In der Weltgeschichte gibt es Persönlichkeiten, die haben (vermeintlich) so Großes geschaffen, dass wir uns schwertun, das Wie zu begreifen. Uns fasziniert die Frage nach dem Genie hinter dem Werk–besonders in der Kunst. Was muss ein Mensch erlebt haben, um scheinbar aus dem Nichts Farblandschaften zu schaffen, die die Wirklichkeit übertreffen, Melodien zu komponieren, die das Herz berühren, Zeilen zu dichten, die unbeschreibliche Wahrheiten ausdrücken? Oft steckt die Lebensrealität der Künstler*innen hinter dem Spektakel ihrer Kunst zurück.
Trotzdem gibt es immer wieder Versuche, die „größte“ Geschichte jener Menschen zu erzählen: ihre eigene. Filme wie „Tolkien“ oder „Capote“ nehmen die Lebensgeschichte bekannter Schreibender und schaffen dort, wo sie nicht genügend Erzählstoff hergibt, eigene Legenden. Diese Behandlung wurde 2022 auch Emily Brontë zuteil. Die in der ersten Hälfte des 19. Jahrhunderts tätige Autorin verfasste in ihrem kurzen Leben nur einen Roman, der aber die Zeit überdauert hat: „Wuthering Heights“ (dt. „Sturmhöhe“).
Emily Brontë lebte recht zurückgezogen im Kreis ihrer Familie, Briefkorrespondenz ist nicht erhalten. Ihre Vita ist also verhältnismäßig unbekannt und bietet Regisseurin Frances O’Conner viel Interpretationsspielraum. Sie nutzt ihn, um eine Geschichte zu erzählen, die sich vieler Archetypen des Kostümdramas bedient: die andersartig-verkannte Protagonistin, der gestrenge Patriarch, die neidische Schwester, eine Liebe, die aus Antipathie entsteht. Doch gelingt es ihr, nicht in verklärende Nostalgie zu entschweben. Ihr Film mischt Drama, Romantik und Witz richtigen Verhältnis, um eine mal düstere, mal behagliche Stimmung zu schaffen, die sich weder in Leid noch Kitsch suhlt. An einer Stelle bricht die Erzählung sogar gänzlich aus dem Genre aus und entwickelt Horror-Anleihen.
Getragen wird die Geschichte genregemäß von ihren Charakteren und deren Beziehungen. Zum Glück überzeugt Emily als Protagonistin. Der Film meistert den Spagat zwischen Charakterentwicklung und Konsistenz. Trotz zahlreicher neuer Erfahrungen bleibt Emily ihrem zurückhaltenden Naturell bis zuletzt treu. Dass in ihr dennoch einiges an Witz und Einfallsreichtum steckt, wird durch die Dynamik mit ihren Geschwistern deutlich. Emilys Beziehungen zu den Schwestern Charlotte und Anne sowie dem Bruder Branwell erfahren im Handlungsverlauf regelmäßig Wandlungen und zählen zu den Highlights des Films. Weniger Faszination weckt die zentrale Liebesgeschichte, die zwar nett, aber nach konventionellem Muster dahinplätschert.
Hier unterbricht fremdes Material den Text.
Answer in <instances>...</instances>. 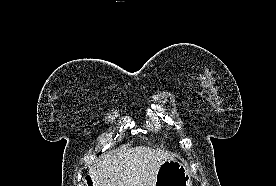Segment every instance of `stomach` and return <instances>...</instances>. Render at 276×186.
Wrapping results in <instances>:
<instances>
[{"label": "stomach", "instance_id": "obj_1", "mask_svg": "<svg viewBox=\"0 0 276 186\" xmlns=\"http://www.w3.org/2000/svg\"><path fill=\"white\" fill-rule=\"evenodd\" d=\"M155 186H192L189 170L176 159H168L158 169Z\"/></svg>", "mask_w": 276, "mask_h": 186}]
</instances>
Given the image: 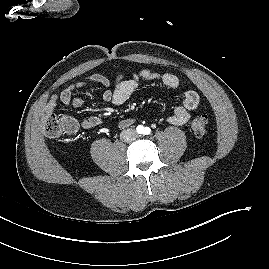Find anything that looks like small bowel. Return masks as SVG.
<instances>
[{
	"label": "small bowel",
	"mask_w": 269,
	"mask_h": 269,
	"mask_svg": "<svg viewBox=\"0 0 269 269\" xmlns=\"http://www.w3.org/2000/svg\"><path fill=\"white\" fill-rule=\"evenodd\" d=\"M91 82L98 83L104 87L102 93V99L105 102H110L114 105L124 104L130 96L140 87L141 84L146 82L158 81L166 87L176 88L179 85V78L168 72L157 73L150 69H141L134 72L129 78H124L122 74H118L115 77L113 86H111L109 79L99 73H94L89 76ZM87 87L86 82H76L64 88L60 93L51 96L48 101L45 110L46 112H53L58 103L61 102L66 106L80 107L83 104L82 98L75 96V92ZM200 102V97L196 91H187L184 95V99L181 105L176 106L171 115L168 117V121L173 125L185 124L191 115V112L195 110ZM70 121L74 124V130L69 134L76 132L78 123L75 119L69 117ZM135 122L134 118H125L119 122V128H126L131 126ZM101 124V119L96 116H91L84 119L81 123L84 129H92Z\"/></svg>",
	"instance_id": "small-bowel-1"
}]
</instances>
Dafür überzeugt die visuelle Ebene durchgehend. Gedreht wurde im ländlichen Yorkshire, der Film strotz vor wunderschönen nordenglischen Landschaften und verwitterten Steinbauten. Windumtoste Hügel und Gewitternächte untermalen die düster-romantische Atmosphäre. Selbst simple Einstellungen – etwa die symmetrische, durch eine Hüttentür gefilmte Aufnahme einer sich nähernden Emily – werden durch hervorragende Kameraarbeit aufgewertet. Ergänzt wird die Bildebene durch den Score Abel Korzeniowskis, der oft klassisch daherkommt, manchmal auch Experimente wagt – und im Intro des Tracks „I Shall Sing“ sogar an Amy Winehouse‘ „Back to Black“ erinnert.
Die einzig wahre Lebensgeschichte Emily Brontës erzählt der Film am Ende nicht. Dafür aber eine mögliche Geschichte, sauber geschrieben, wunderbar gefilmt und definitiv sehenswert.